Payne, a professional mountain guide, served as General Secretary of the British Mountaineering Council, President of British Mountain Guides and as a Director of UIAA, mountaineering’s apex body worldwide. Praised for his exploratory climbs and efforts to support the sport, he also contributed to raising awareness about the world’s mountains. The vast majority of Payne’s trips were alpine style, climbing in a team of two or four on very demanding high-altitude routes.

Payne and Julie-Ann Clyma did several expeditions together. In the Indian Himalaya, peaks they attempted or climbed included Changabang North Face and Nanda Devi East. Many in India’s climbing circles remember the smiling, easily approachable Roger Payne. “He was a rare combination of a top-notch climber and a good organiser. That summit photo from The Monch was a small part of what he did,” Kapadia said. Payne worked to popularise climbing, got ski-mountaineering and ice-climbing competitions into the UIAA fold, and brought competitive climbing closer to the Olympic movement.

Following his climbs in Sikkim, the state government sought Payne’s suggestions for developing mountain tourism.

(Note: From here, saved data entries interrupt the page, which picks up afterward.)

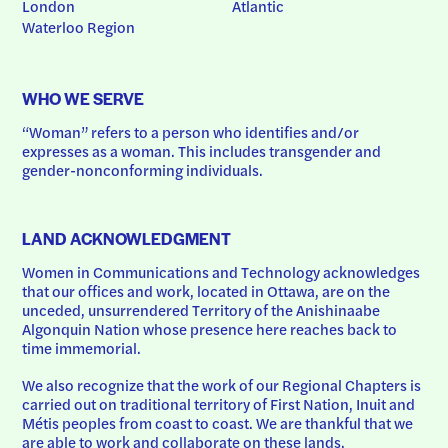
London
Atlantic
Waterloo Region
WHO WE SERVE
“Woman” refers to a person who identifies and/or 
expresses as a woman. This includes transgender and 
gender-nonconforming individuals.
LAND ACKNOWLEDGMENT
Women in Communications and Technology acknowledges 
that our offices and work, located in Ottawa, are on the 
unceded, unsurrendered Territory of the Anishinaabe 
Algonquin Nation whose presence here reaches back to 
time immemorial.
We also recognize that the work of our Regional Chapters is 
carried out on traditional territory of First Nation, Inuit and 
Métis peoples from coast to coast. We are thankful that we 
are able to work and collaborate on these lands.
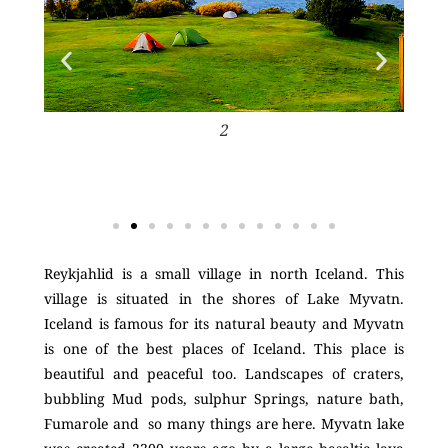
2
Reykjahlid is a small village in north Iceland. This
village is situated in the shores of Lake Myvatn.
Iceland is famous for its natural beauty and Myvatn
is one of the best places of Iceland. This place is
beautiful and peaceful too. Landscapes of craters,
bubbling Mud pods, sulphur Springs, nature bath,
Fumarole and so many things are here. Myvatn lake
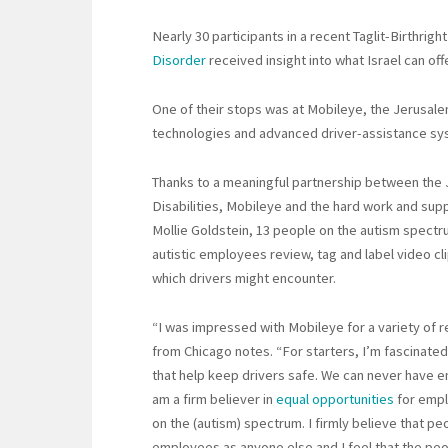
Nearly 30 participants in a recent Taglit-Birthright
Disorder
received insight into what Israel can o
One of their stops was at Mobileye, the Jerusa
technologies and advanced driver-assistance sy
Thanks to a meaningful partnership between the 
Disabilities, Mobileye and the hard work and su
Mollie Goldstein, 13 people on the autism spectr
autistic employees review, tag and label video cli
which drivers might encounter.
“I was impressed with Mobileye for a variety of r
from Chicago notes. “For starters, I’m fascinat
that help keep drivers safe. We can never have eno
am a firm believer in
equal opportunities
for empl
on the (autism) spectrum. I firmly believe that p
employees as anyone else and I feel that the peop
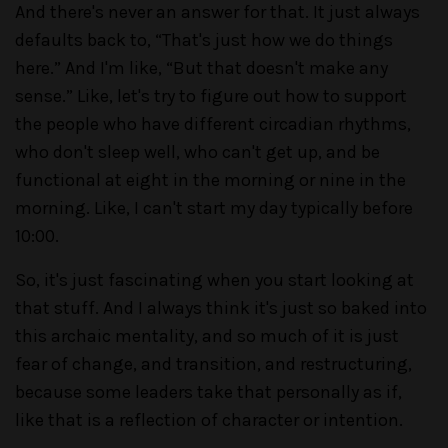
And there's never an answer for that. It just always
defaults back to, “That's just how we do things
here.” And I'm like, “But that doesn't make any
sense.” Like, let's try to figure out how to support
the people who have different circadian rhythms,
who don't sleep well, who can't get up, and be
functional at eight in the morning or nine in the
morning. Like, I can't start my day typically before
10:00.
So, it's just fascinating when you start looking at
that stuff. And I always think it's just so baked into
this archaic mentality, and so much of it is just
fear of change, and transition, and restructuring,
because some leaders take that personally as if,
like that is a reflection of character or intention.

In January 2011, while responding to questions on a fatal mountaineering accident in Sikkim leading to calls to reclassify the concerned peak to indicate risk, Payne e-mailed me something utterly relevant but eventually poignant. “If there is a simple message I would like to share, it is that safety in mountaineering is a matter of education and not bureaucratic categories. One key lesson is that even with the best training, accidents will still occur. So it is vital that recreational climbers and mountaineers can recognise the hazards, accept the risks, and be responsible for their own participation and safety.  You may be surprised to know that here in the Alps, each winter around 100 people are killed in avalanches while skiing or climbing.  Of course we do everything possible to learn from these accidents, strive to improve safety, and be ready to help if we can.  But the only certain way to avoid fatal avalanche accidents is not to visit the mountains,” he said.

Early morning on July 12, Roger Payne was killed in an avalanche on Mont Maudit, part of Europe’s Mont Blanc massif. According to news reports, a snow slide 500 feet wide swept off mountaineers, among them Payne, a known avalanche instructor. “Roger’s commitment and enthusiasm was infectious. He will be missed by the climbing community,” Kapadia said. Among photos Kapadia shared for this article, was the one from The Monch, 2002.